The 2019 GMC Sierra is all-new.
GMC’s Denali luxury trim level has become synonymous with the brand.
The off-road oriented AT4 is a new trim level for the Sierra for 2019.
The 2019 GMC Sierra is all new, and with the redesign comes the all-new off-road oriented AT4 trim level. GMC says that the AT4 is to off-road as the Denali is to luxury. Given that the AT4 is priced near the top of the Sierra lineup, buyers might be wondering how it differs from the top-dog Denali. Below we’ll compare the two Sierra trim levels to give you an idea of how they differ.
The Sierra Denali and AT4 are offered with the same engine options. Buyers can select either the mainstream 5.3-liter V8, which makes 355 horsepower and 383 lb-ft of torque, or the larger and more powerful 6.2-liter V8, which puts out 420 hp and 460 lb-ft of torque. With the 5.3-liter V8, a 4-wheel-drive Sierra Denali earns 15 miles per gallon in the city, 21 mpg on the highway and 17 mpg in combined driving. With the 6.2-liter V8, a 4WD Sierra Denali earns 15 mpg city/20 mpg hwy/17 mpg combined. With either engine, the AT4 loses one mpg on the highway, likely due to its increased ride height and more aggressive tires.
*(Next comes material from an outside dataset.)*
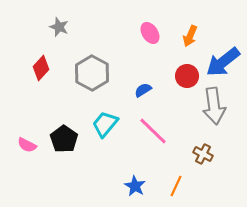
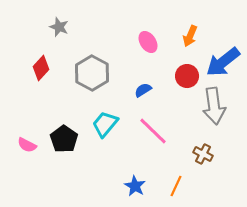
pink ellipse: moved 2 px left, 9 px down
The AT4 is offered in three body configurations, while the Denali is offered in just two. AT4 buyers can opt for a double cab model with a standard bed, or a crew cab with either a standard or a short bed. The Denali is only offered as a crew cab with either a standard or short bed.
The Sierra AT4 starts at $52,294 and exceeds $72,000 in fully-loaded configuration. A 2019 Sierra Denali carries a starting price of $56,195 and when fully loaded, reaches close to $78,000.
The Sierra Denali is all about chrome. Up front, it offers a chrome bumper, chrome fog light surrounds, a chrome grille, a chrome fender applique, chrome mirror caps and chrome window trim. A variety of optional wheels are offered as well, most of which are also slathered in chrome, and in sizes up to 22 inches. The AT4 turns the Denali model on its head, offering all of the Denali’s chrome trim pieces in black, giving it a more menacing look, while adding prominent red recovery hooks to the bumper.
Inside, these two trucks are virtually identical, save for slightly different interior colors — the AT4’s black leather interior comes with brown accents — along with some unique trim pieces for the Denali that go along with its "Denali" branded steering wheel.
Suspensions & Applications
The AT4 comes with standard 4WD, while Denali buyers can opt for either 2-wheel drive or 4WD.
The AT4 offers a standard 2-in factory lift, pairing it with Rancho shock absorbers that are tailored for off-road use. Additionally, the AT4 comes with a front skid plate, while the Denali does not.
Given that the Denali is engineered for on-road prowess, it offers a suspension technology that GMC has dubbed "Active Ride Control," which offers smooth sailing over pavement and replaces the much-loved Magnetic Ride Control system offered on previous Sierra Denalis. The new ARC system consists of three main components: active dampers, body-positioning sensors and additional sensors that detect heave, body roll and pitch motions. Given GMC’s description of ARC’s functionality, it would seem that this is a less sophisticated system than Magnetic Ride Control.
Wheels and Tires
The AT4 comes standard with 18-in wheels and basic all terrain tires. Buyers can opt for heavier-duty Goodyear Duratrac Mud Terrain tires for an additional $295. These are surprisingly aggressive tires to put on a midsize truck and will offer considerable benefits off-road, but at the cost of on-road performance with regard to noise and ride quality. Buyers can also opt for 20-in wheels wrapped in basic all terrain tires as well.
As the Denali prioritizes luxury over off-road prowess, 20-in wheels are standard. These come wrapped in mild all-terrain tires, not dissimilar to what you’ll find on the AT4. Buyers can also choose from a variety of optional 22-in wheels, all of which come wrapped in all-season tires.
Both the Sierra Denali and AT4 come with GMC’s new Multi-Pro tailgate, which offers six different positions that help in a variety of applications, from acting as a step to securing loads of varying sizes. Both vehicles can also be had with a head-up display, a power rear tailgate, a Bose-branded premium audio system, surround view cameras and a rear-view mirror that doubles as a camera. Altogether, while the Denali offers more as standard, these two trucks can be spec’d with virtually all of the same features.
Altogether, the differences between these two high-end Sierra trim levels mainly come down to just that, trim. The Denali comes with a big chrome grille, large 22-in wheels and more standard features than the AT4 that help to justify its slightly higher price. The AT4 offers blacked out trim, a standard 2-inch lift and Rancho off-road shocks, all-terrain tires and red recovery hooks in the bumper. When it comes down to it, choosing between these two trucks is really a matter of personal taste, as outside of their slightly different suspension setups, there isn’t much of substance that differentiates them.